## What is being asked
Each line below that carries the string "mesmo" must appear in the answer.

Records from a data source:
++++++++
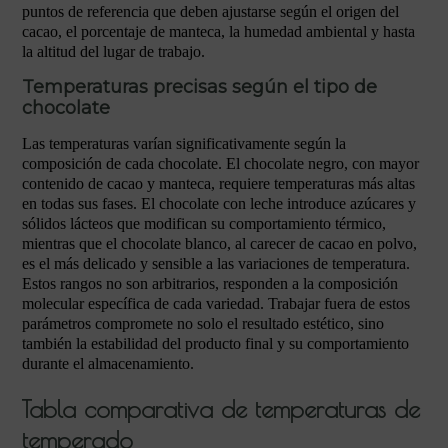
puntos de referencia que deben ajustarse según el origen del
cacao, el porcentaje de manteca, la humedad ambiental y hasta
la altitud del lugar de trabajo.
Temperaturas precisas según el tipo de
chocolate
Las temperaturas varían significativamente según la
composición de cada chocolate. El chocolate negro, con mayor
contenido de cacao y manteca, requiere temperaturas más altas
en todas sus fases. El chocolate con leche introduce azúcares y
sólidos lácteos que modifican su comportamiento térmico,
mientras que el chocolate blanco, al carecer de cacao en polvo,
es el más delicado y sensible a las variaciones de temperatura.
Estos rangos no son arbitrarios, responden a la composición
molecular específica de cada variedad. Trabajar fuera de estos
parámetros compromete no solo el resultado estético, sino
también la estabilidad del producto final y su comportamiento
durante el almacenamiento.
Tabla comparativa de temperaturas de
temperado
++++++++
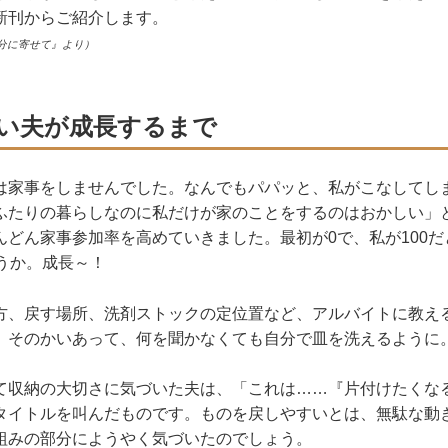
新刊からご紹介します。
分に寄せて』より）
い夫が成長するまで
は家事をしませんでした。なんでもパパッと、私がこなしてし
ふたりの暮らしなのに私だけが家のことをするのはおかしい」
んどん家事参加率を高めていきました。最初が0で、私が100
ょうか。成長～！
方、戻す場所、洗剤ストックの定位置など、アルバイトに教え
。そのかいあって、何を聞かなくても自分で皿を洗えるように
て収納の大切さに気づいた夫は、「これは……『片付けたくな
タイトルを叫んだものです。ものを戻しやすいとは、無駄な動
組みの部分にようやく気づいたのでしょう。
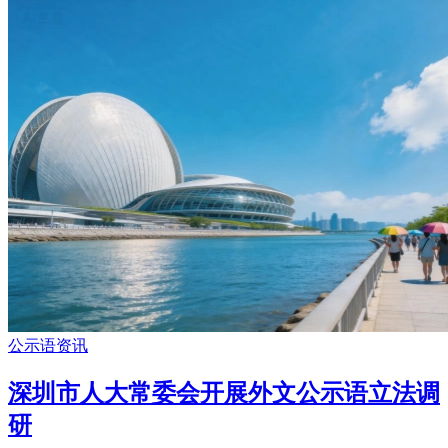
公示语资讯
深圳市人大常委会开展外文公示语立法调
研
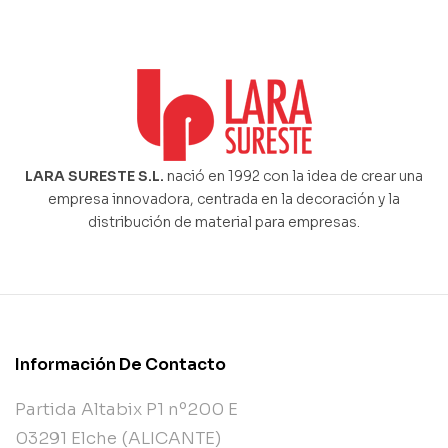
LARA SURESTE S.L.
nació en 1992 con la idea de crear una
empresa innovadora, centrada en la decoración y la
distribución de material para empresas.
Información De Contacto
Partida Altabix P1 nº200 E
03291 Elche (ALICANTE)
++++++++
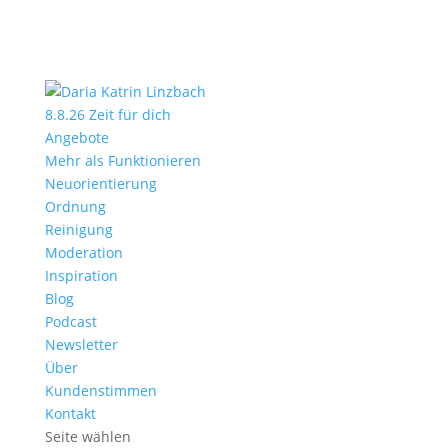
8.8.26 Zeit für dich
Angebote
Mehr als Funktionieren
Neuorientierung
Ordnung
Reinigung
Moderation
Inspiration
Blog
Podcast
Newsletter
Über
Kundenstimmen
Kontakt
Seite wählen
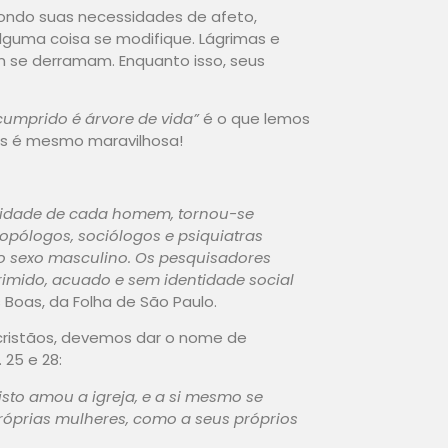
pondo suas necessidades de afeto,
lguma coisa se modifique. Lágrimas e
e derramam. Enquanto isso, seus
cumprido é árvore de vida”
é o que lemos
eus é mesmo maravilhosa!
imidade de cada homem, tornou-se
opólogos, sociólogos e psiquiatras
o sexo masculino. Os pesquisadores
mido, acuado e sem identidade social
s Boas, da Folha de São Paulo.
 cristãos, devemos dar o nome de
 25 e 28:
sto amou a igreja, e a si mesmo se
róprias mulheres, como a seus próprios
++++++++
## Task answer
eus é mesmo maravilhosa!
sto amou a igreja, e a si mesmo se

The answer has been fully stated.